This invention relates to recycling of metal matrix composites and more particularly, to a process for removing contaminants from scrap metal matrix composites, such as gates and risers from the casting of aluminum matrix composites.

By scrap metal matrix composites is meant material in which the degree of wetting of the particulate reinforcing media by the aluminum matrix remains unimpaired. Such otherwise sound material may be contaminated by, e.g. oxide film inclusions which decrease the fluidity of remelted scrap material and the mechanical properties of the product cast therefrom. Aluminum matrix composites are widely used where high strengths and other enhanced properties are required in casting. As materials for reinforcing the aluminum matrix, a variety of non-metallic particulates are typically used, e.g. silicon carbide, alumina, etc.

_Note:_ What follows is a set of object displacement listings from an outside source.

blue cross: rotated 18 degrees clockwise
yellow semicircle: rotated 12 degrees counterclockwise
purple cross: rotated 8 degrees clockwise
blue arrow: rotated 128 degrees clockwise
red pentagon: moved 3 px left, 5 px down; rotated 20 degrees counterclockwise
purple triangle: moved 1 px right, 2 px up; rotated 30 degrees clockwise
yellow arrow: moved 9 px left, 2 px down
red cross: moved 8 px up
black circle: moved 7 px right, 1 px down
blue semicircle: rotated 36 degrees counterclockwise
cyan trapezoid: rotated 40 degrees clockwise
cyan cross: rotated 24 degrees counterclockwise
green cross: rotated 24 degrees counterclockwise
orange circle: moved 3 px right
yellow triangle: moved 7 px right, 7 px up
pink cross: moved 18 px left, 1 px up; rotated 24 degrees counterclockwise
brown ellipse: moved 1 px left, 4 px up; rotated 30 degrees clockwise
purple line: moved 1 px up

These aluminum matrix composites may contain hydrogen in gaseous form as well as oxide inclusions, aluminum carbide, etc. and the presence of these contaminants represents an ongoing problem for foundries involved in casting of such composites. Such contaminants have detrimental effects on the fluidity of molten composites and mechanical properties of the cast products.

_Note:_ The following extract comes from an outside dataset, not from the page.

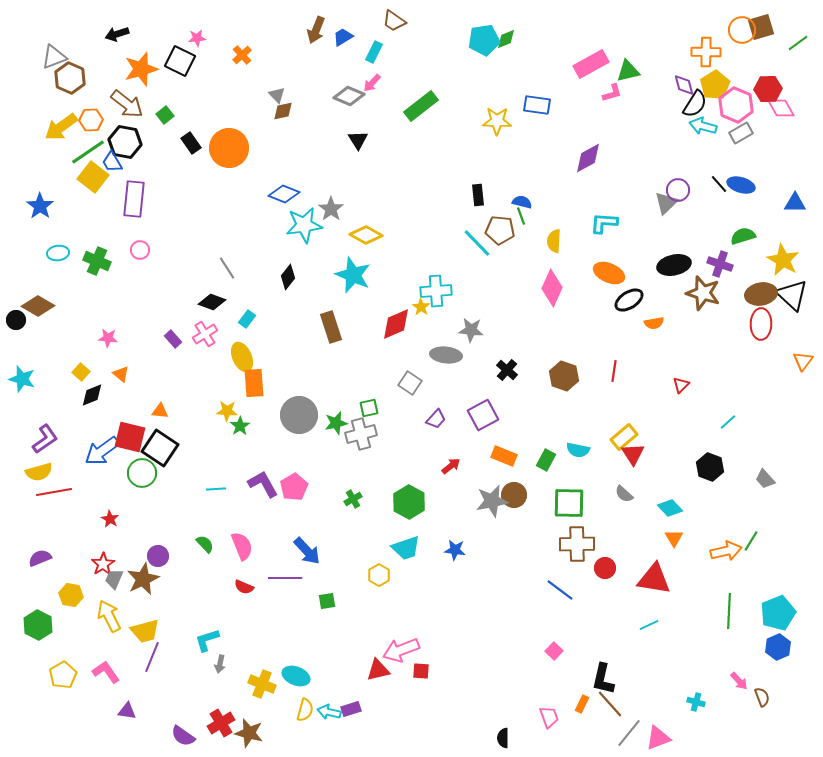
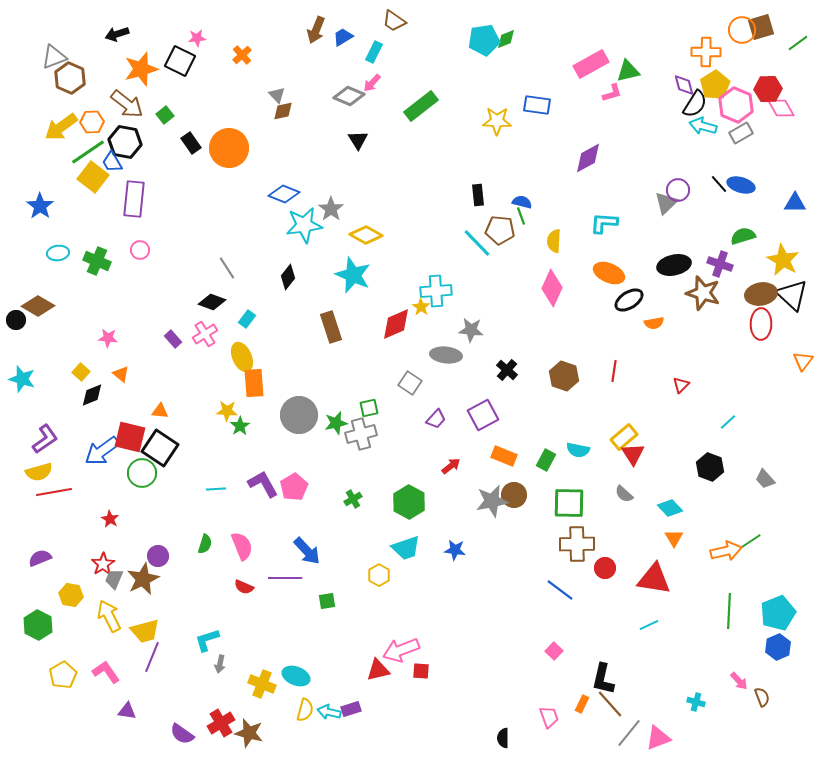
orange hexagon at (91, 120): moved 1 px right, 2 px down
green line at (751, 541): rotated 25 degrees clockwise
green semicircle at (205, 544): rotated 60 degrees clockwise
purple semicircle at (183, 736): moved 1 px left, 2 px up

A particularly troublesome species of these contaminants are oxide films or inclusions. These oxide films have approximately the same density as an aluminum matrix composite melt because of the agglomeration of particulates on the oxide films. The presence of oxide films in the melt has a very detrimental effect on the ultimate tensile strength and elongation of the cast product and, furthermore, these oxide films drastically affect the fluidity of the melt, which is one of the most important physical properties of a casting alloy.

The injection of an inert gas or inert-reactive gas

mixtures into molten metal is a commonly used technique for the removal of the above contaminants. Such systems are described in Bruno et al, U.S. Patent 3,839,019, Szekely, U.S. Patent 3,743,263, Withers et al, U.S. Patent 4,634,105 etc. These prior systems are based upon injecting gas in the form of small discrete bubbles and these small bubbles are intended to float or dewet a substantial proportion of any solid particulates contained in the molten metal and remove other contaminants, such as dissolved hydrogen, in the melt. In the case of composites, the gas bubbles end up removing the composite reinforcing particles thereby defeating the purpose for aluminum matrix composites.

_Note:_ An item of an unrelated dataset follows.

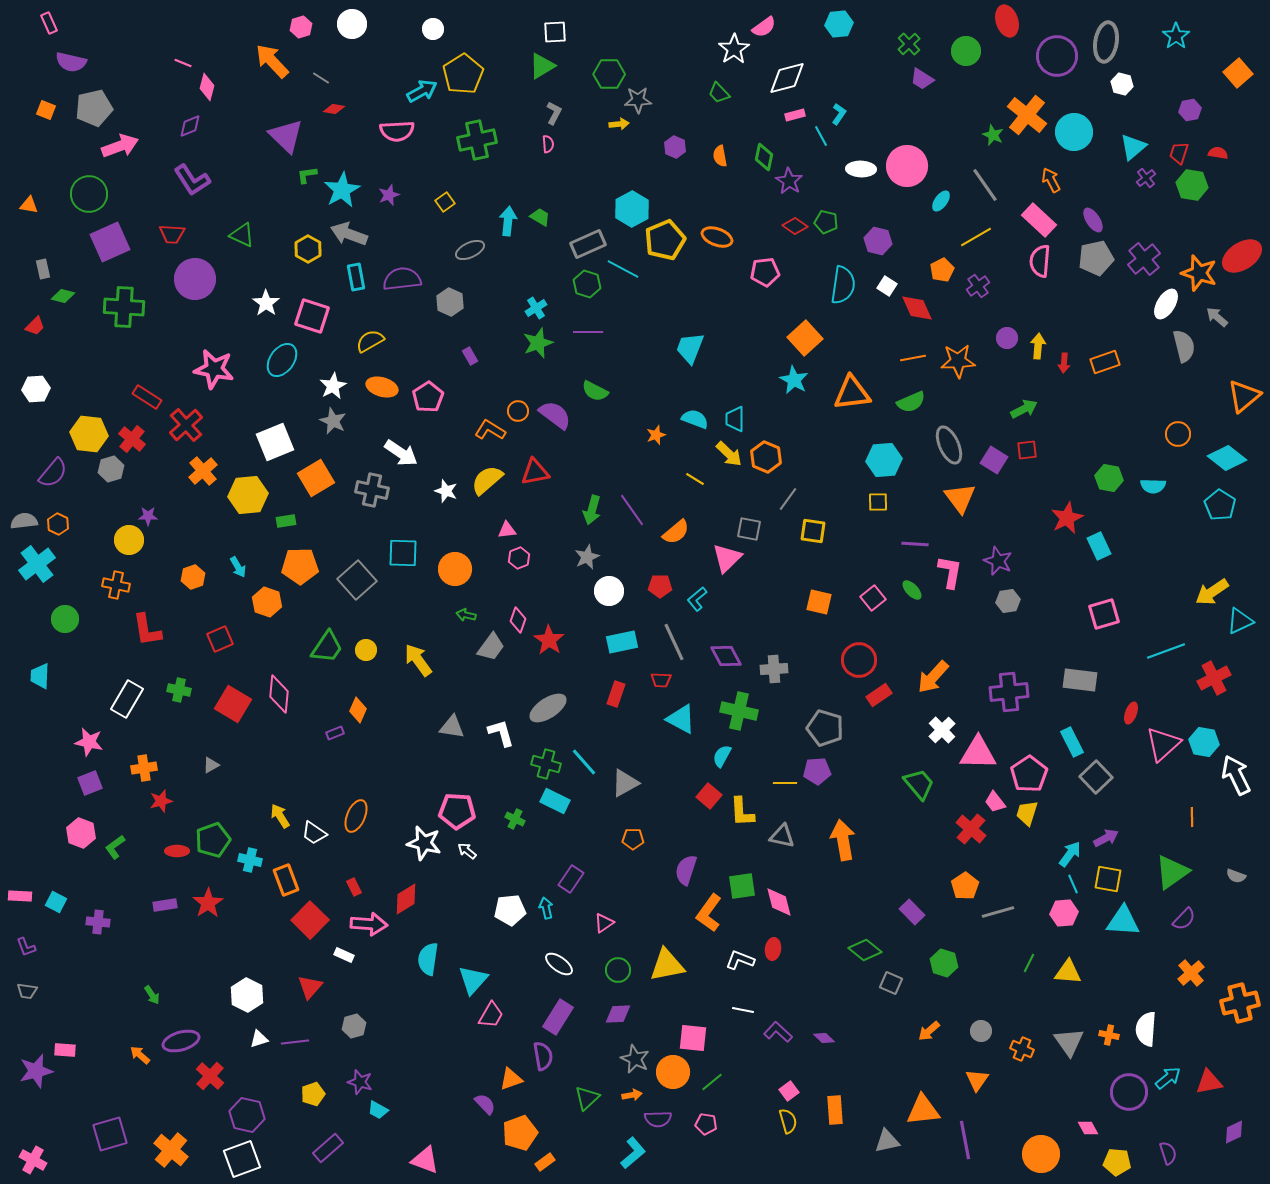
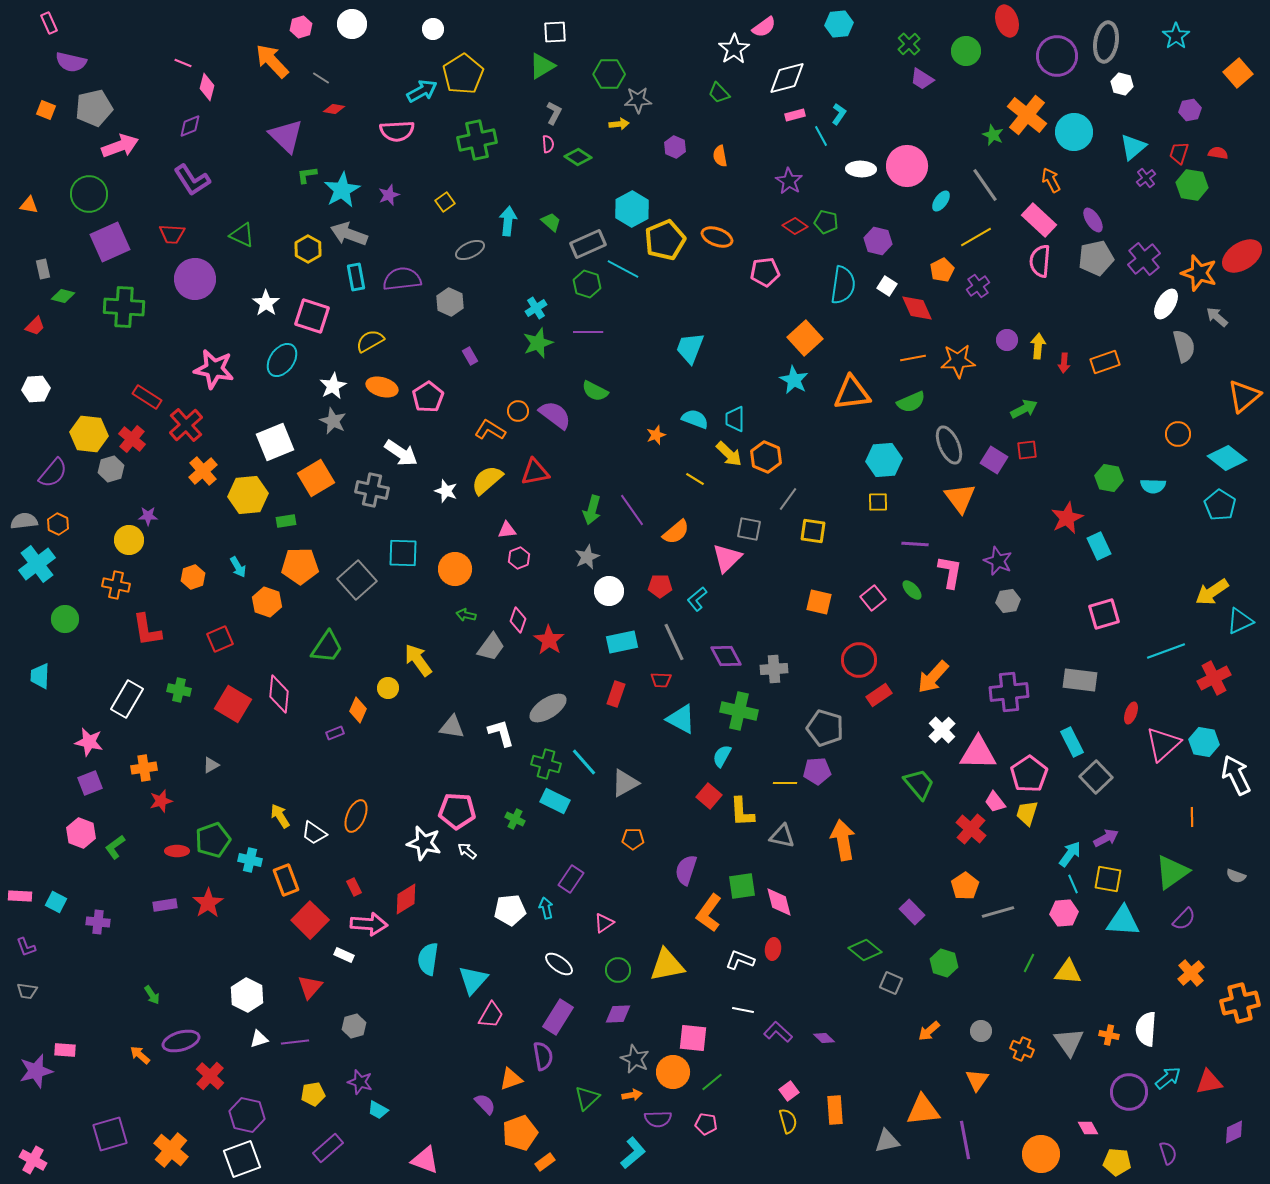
green diamond at (764, 157): moved 186 px left; rotated 68 degrees counterclockwise
green trapezoid at (540, 217): moved 11 px right, 5 px down; rotated 10 degrees clockwise
purple circle at (1007, 338): moved 2 px down
yellow circle at (366, 650): moved 22 px right, 38 px down
yellow pentagon at (313, 1094): rotated 10 degrees clockwise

Various attempts have been made to solve the problem of removing contaminants from aluminum matrix composites while leaving the reinforcing particles in place. Such attempts have included trying to carefully control the mixing of the molten composite such that oxide inclusions are not generated and the gas bubbles have been introduced as large discrete bubbles which were reasonably successful in avoiding any substantial flotation or dewetting of the reinforcing particles such that they rose to the surface of the melt. However, the large gas bubbles tended to burst at the surface of the melt and this resulted in oxide films or inclusions being drawn back into the melt. This had a disastrous effect on the fluidity of the melt, changing it to a thick paste consistency.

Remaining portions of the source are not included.